Materials and Methods: We undertook a systematic review evaluating expression of uPA, urokinase plasminogen activator receptor (uPAR), plasminogen activator inhibitor-1 (PAI-1/SerpinE1) and plasminogen activator inhibitor-2 (PAI-2/SerpinB2) on primary oesophageal, gastro-oesophageal junction, and gastric adenocarcinomas. We performed a meta-analysis of clinicopathological associations, overall survival (OS) and recurrence free survival (RFS).
Conclusions: We conclude that the uPA system is a clinically relevant biomarker in primary gastroesophageal cancer, with higher expression of uPA, uPAR and PAI-1 associated with higher risk disease and poorer prognosis. This also highlights the potential utility of the uPA system as a therapeutic target for improved treatment strategies.
Gastroesophageal cancer is a common and lethal malignancy, marked by modest response to systemic therapies . A deeper understanding of molecular events characterising carcinogenesis, invasion, progression and metastasis is central for the development of novel therapies.
The uPA system
A key process in the development and progression of cancer, including establishment of metastatic disease, is the invasion of malignant cells into normal tissue. The plasminogen activation system, particularly the urokinase-type plasminogen activator (uPA) system, is critical for tumour-associated proteolysis to breakdown extracellular matrix (ECM) and basement membranes barriers . The uPA system has a defined role in tissue degradation and extravascular fibrinolysis, and is responsible for most of the activated plasminogen associated with cancer invasion and metastasis [2, 3] (Figure 1).

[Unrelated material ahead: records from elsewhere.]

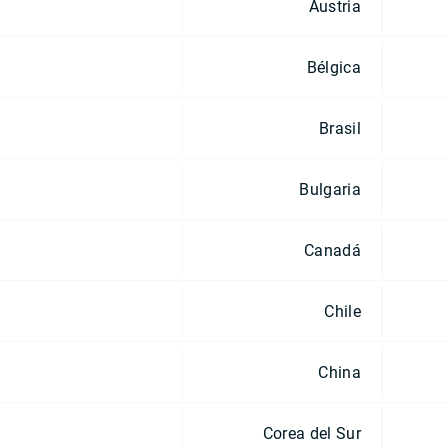
Austria
Bélgica
Brasil
Bulgaria
Canadá
Chile
China
Corea del Sur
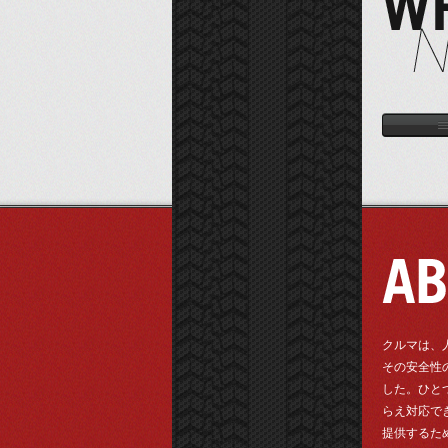
クルマは、
その安全性
した。ひと
らえ対応で
提供するた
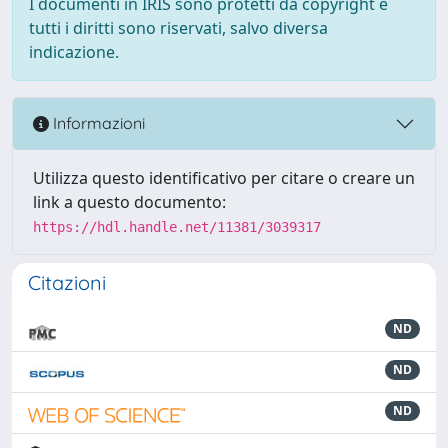
I documenti in IRIS sono protetti da copyright e
tutti i diritti sono riservati, salvo diversa
indicazione.
Informazioni
Utilizza questo identificativo per citare o creare un
link a questo documento:
https://hdl.handle.net/11381/3039317
Citazioni
ND
ND
ND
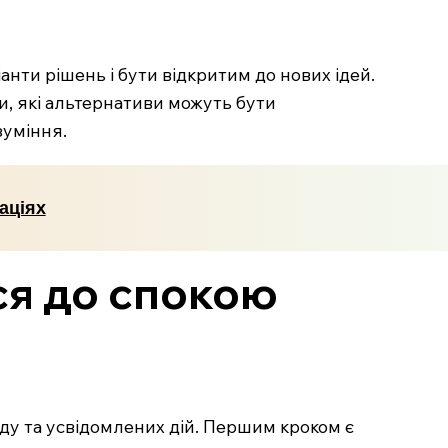
анти рішень і бути відкритим до нових ідей.
и, які альтернативи можуть бути
зуміння.
аціях
ся до спокою
ду та усвідомлених дій. Першим кроком є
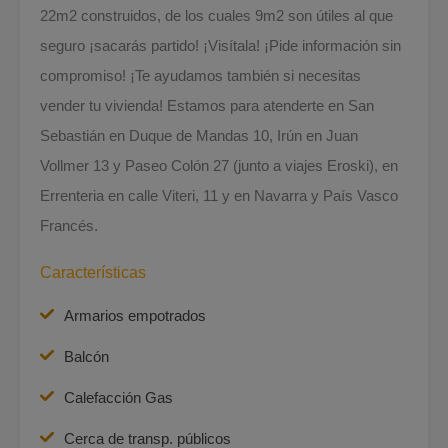
22m2 construidos, de los cuales 9m2 son útiles al que
seguro ¡sacarás partido! ¡Visítala! ¡Pide información sin
compromiso! ¡Te ayudamos también si necesitas
vender tu vivienda! Estamos para atenderte en San
Sebastián en Duque de Mandas 10, Irún en Juan
Vollmer 13 y Paseo Colón 27 (junto a viajes Eroski), en
Errenteria en calle Viteri, 11 y en Navarra y País Vasco
Francés.
Características
Armarios empotrados
Balcón
Calefacción Gas
Cerca de transp. públicos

Figure 1: The uPA system. Schematic representation of the urokinase plasminogen activation (uPA) system. The membrane bound urokinase receptor (uPAR) binds circulating inactive pro-uPA, facilitating the activation of pro-uPA to uPA which subsequently converts co-localised plasminogen to plasmin that can directly degrade components of the extracellular matrix (ECM) and activate pro-matrix metalloproteases (MMP) to further break down ECM. Plasminogen activator inhibitors 1 or 2 (PAI-1, PAI-2) are efficient endogenous inhibitors of uPA.
The uPA protein is secreted as a zymogen and activated on high affinity binding to its specific cell surface receptor uPAR. Once activated, uPA catalyses the activation of co-localised plasminogen to plasmin, which in turn directly degrades components of the ECM, and promotes further degradation and tissue remodelling by activating pro-metalloproteinases and by releasing, thus activating, latent growth factors from the ECM .
The uPA receptor (uPAR) is anchored to the plasma membrane, localising the uPA system to the cell surface . High expression of uPAR on the invasive front of tumours facilitates invasion and other roles in cellular migration and angiogenesis . uPAR expression may be a suitable marker for the onset of invasion of both gastro-intestinal and breast cancer as it is expressed only on invasive carcinomas, not premalignant states such as Barrett’s oesophagus .
Urokinase-type plasminogen activator is efficiently inhibited by two subtypes of serpin (serine proteinase inhibitor) family members, plasminogen activator inhibitor-1 (PAI-1/SerpinE1) and –2 (PAI-2 /SerpinB2). Both form a covalent complex with uPA/uPAR leading to internalisation of the entire complex  . Although believed to have a physiological role as an inhibitor of the uPA system, PAI-1 has a paradoxical protumourgenic role, increasing tumour invasion and angiogenesis, and correlated with poor prognosis . The role of PAI-2 in cancer is less clear. Although both PAIs mediate uPA/uPAR endocytosis, the uPA-PAI-2 complex interacts with endocytosis receptors with different binding kinetics to those of uPA:PAI-1 and without stimulating intracellular signalling events over and above that of uPA binding to uPAR .
While the uPA system is expressed on both cancer cells and the supporting stroma, higher expression is seen on tumour cells, and is postulated that the tumour cell specific uPA/uPAR explains the aggressive biology exhibited by these cancers, and is more relevant for prognostic outcomes [11–14]. Expression of the uPA system has been shown to be an important prognostic marker in a variety of cancers including breast cancer , lung cancer , and colorectal cancer , with the combination of uPA and PAI-1 expression recommended to be incorporated into routine clinical care of node negative breast cancer .
In this study we aim to perform a comprehensive systematic review of expression of the uPA system encompassing uPA, uPAR, PAI-1, and PAI-2 in primary, resectable gastro-oesophageal cancer, and undertake meta-analyses of prognostic outcomes (recurrence free survival and overall survival), and association with relevant clinicopathological variables. To the best of our knowledge, this is the first meta-analysis to examine and compare the expression of these key components of uPA system in primary gastro-oesophageal cancer.
The trial flow is provided in Figure 2. We identified 267 reports matching criteria for inclusion in the study, of which 109 were selected for abstract review, and 60 subsequently for full text review. Forty one studies (including 2689 patients) fulfilled criteria for inclusion in the systematic review, with 22 studies (1966 patients) providing sufficient data for inclusion in the formal quantitative meta-analysis: 19 studies were excluded for the following reasons: 12 studies did not examine prognostic or clinicopathological associations, 3 reports were matched case control studies, and 4 studies reported insufficient published data to derive a HR.
Figure 2: Study selection flow diagram. HR –hazard ratio; OS–overall survival; RFS–recurrence free survival.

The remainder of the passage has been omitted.